** Problem requirements **
All lines holding the word "your" should be located in the records and copied.

** Records **
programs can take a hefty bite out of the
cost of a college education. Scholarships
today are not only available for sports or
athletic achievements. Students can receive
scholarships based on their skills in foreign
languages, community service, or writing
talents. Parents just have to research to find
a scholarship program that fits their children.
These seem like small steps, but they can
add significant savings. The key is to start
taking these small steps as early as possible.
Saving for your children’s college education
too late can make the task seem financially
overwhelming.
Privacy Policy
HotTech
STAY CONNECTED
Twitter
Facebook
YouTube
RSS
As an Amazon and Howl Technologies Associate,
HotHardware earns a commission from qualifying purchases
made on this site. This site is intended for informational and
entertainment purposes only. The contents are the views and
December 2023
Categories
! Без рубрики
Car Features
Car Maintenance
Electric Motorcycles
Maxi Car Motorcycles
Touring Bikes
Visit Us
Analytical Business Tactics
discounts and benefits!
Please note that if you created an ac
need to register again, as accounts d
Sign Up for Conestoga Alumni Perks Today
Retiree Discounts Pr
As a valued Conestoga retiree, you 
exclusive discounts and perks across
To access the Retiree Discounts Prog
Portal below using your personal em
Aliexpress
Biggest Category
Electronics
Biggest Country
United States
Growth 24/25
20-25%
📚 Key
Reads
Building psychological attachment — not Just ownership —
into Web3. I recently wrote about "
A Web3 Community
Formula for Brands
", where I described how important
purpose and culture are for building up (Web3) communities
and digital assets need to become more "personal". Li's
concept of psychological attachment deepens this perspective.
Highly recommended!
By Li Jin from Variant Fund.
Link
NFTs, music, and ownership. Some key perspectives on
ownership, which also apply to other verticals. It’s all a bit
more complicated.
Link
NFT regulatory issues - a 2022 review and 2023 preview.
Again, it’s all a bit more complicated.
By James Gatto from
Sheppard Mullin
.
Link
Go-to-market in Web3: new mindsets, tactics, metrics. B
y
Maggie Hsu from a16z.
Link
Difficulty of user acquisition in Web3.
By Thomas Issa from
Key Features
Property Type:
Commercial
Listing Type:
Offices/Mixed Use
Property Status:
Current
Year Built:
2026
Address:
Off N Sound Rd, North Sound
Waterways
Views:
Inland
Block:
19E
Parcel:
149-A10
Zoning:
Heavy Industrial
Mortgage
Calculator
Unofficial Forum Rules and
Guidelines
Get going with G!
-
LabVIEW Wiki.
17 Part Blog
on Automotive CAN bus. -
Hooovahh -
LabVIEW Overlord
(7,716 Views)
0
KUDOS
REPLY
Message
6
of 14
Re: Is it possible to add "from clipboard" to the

** Output of the exercise **
Saving for your children’s college education
Portal below using your personal em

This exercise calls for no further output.